## EXERCISE BRIEF
Extract all lines that hold "will" from the records below.

Entries taken from a collection
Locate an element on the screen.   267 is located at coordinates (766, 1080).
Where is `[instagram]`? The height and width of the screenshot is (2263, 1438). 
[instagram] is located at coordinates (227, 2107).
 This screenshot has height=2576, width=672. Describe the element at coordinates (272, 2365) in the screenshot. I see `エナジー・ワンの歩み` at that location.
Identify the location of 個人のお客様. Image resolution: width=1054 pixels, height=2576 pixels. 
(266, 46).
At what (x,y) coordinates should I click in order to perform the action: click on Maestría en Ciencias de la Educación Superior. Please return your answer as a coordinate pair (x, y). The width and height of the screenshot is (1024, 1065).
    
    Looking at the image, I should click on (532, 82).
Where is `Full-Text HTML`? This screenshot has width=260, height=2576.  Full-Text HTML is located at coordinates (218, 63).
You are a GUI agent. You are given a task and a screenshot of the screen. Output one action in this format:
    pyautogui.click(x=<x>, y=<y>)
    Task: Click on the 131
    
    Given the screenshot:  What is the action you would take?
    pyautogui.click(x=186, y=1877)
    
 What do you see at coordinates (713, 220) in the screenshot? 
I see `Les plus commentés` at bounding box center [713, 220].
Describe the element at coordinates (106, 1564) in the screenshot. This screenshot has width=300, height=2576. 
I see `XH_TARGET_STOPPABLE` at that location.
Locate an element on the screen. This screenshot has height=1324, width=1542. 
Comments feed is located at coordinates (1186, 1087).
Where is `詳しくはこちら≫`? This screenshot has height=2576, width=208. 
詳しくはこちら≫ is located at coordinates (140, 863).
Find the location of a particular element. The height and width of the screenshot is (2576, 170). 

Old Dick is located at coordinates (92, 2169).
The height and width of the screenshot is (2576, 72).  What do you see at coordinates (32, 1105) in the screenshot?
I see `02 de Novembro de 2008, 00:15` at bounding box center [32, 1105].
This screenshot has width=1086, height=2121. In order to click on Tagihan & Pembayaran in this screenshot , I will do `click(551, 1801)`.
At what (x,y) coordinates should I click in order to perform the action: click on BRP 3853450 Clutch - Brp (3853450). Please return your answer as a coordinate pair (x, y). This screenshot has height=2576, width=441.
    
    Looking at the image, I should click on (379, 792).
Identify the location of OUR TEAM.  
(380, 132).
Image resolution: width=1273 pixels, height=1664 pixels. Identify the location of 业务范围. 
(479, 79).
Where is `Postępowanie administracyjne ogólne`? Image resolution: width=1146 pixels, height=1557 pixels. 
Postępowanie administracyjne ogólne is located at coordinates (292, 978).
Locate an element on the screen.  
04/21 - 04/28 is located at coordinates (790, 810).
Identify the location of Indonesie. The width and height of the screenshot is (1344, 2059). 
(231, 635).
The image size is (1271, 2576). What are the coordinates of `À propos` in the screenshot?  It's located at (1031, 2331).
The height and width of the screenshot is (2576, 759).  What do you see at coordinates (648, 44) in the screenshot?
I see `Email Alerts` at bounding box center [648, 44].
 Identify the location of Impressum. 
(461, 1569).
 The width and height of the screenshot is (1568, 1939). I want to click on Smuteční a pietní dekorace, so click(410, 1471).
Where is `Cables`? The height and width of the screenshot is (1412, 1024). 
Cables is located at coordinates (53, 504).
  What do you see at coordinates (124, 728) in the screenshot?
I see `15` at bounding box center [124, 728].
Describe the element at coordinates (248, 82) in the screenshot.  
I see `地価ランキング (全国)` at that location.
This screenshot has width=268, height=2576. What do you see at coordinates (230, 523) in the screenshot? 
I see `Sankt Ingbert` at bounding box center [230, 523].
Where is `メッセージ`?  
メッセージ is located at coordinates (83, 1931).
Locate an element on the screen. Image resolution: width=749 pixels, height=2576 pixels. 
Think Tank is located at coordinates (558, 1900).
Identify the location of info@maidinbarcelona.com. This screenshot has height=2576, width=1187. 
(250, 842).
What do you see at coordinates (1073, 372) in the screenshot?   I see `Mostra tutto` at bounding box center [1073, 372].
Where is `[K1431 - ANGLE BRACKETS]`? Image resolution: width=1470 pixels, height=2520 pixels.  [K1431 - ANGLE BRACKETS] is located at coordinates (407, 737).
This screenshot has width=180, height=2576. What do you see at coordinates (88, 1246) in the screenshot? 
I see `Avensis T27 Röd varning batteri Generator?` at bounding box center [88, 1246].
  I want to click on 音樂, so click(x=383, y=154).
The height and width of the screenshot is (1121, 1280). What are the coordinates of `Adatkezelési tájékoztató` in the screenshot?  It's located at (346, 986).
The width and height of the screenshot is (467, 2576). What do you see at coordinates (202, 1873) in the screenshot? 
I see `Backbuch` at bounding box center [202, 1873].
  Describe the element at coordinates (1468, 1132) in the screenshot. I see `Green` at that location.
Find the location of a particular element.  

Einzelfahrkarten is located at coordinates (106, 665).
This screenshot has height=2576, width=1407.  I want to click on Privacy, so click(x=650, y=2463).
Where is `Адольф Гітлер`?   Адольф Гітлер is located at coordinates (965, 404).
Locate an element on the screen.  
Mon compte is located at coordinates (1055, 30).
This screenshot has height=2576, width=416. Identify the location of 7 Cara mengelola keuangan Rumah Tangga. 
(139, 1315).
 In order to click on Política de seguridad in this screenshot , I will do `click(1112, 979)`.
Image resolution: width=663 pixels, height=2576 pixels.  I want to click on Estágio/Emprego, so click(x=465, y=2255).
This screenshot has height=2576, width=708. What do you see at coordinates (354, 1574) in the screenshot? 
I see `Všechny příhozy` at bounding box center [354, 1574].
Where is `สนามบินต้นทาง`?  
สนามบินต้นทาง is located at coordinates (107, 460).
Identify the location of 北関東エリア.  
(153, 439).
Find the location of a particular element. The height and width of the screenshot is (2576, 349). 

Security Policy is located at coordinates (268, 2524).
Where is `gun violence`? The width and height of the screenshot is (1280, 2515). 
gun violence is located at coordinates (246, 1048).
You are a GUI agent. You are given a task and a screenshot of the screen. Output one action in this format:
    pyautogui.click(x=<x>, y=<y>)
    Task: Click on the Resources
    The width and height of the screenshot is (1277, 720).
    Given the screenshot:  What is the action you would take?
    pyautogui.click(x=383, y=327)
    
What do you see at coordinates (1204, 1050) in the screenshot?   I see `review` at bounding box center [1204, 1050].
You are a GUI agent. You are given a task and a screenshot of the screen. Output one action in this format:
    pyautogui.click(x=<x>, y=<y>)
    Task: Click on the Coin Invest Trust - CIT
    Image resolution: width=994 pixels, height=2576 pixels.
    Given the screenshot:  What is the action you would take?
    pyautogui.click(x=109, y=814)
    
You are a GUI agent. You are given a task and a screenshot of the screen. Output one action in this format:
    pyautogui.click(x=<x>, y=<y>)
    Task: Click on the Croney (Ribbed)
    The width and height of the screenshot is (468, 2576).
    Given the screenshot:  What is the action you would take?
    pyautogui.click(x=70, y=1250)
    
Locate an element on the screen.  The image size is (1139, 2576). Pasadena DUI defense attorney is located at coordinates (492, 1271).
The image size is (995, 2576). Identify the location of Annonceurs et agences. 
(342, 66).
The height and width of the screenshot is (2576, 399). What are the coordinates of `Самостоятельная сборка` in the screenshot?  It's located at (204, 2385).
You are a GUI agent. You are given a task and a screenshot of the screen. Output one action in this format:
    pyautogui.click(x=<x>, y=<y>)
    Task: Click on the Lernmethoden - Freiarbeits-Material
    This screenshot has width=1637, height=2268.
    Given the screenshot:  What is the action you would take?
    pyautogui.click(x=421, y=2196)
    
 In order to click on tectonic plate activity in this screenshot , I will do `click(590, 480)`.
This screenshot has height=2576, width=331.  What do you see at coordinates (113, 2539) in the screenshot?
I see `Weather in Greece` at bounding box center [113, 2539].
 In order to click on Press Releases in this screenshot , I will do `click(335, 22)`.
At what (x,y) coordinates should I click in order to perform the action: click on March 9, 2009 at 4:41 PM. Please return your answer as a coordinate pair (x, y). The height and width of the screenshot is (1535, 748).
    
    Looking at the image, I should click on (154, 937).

## REPLY TO THE TASK
This screenshot has width=1086, height=2121. In order to click on Tagihan & Pembayaran in this screenshot , I will do `click(551, 1801)`.
 In order to click on Política de seguridad in this screenshot , I will do `click(1112, 979)`.
 In order to click on tectonic plate activity in this screenshot , I will do `click(590, 480)`.
 In order to click on Press Releases in this screenshot , I will do `click(335, 22)`.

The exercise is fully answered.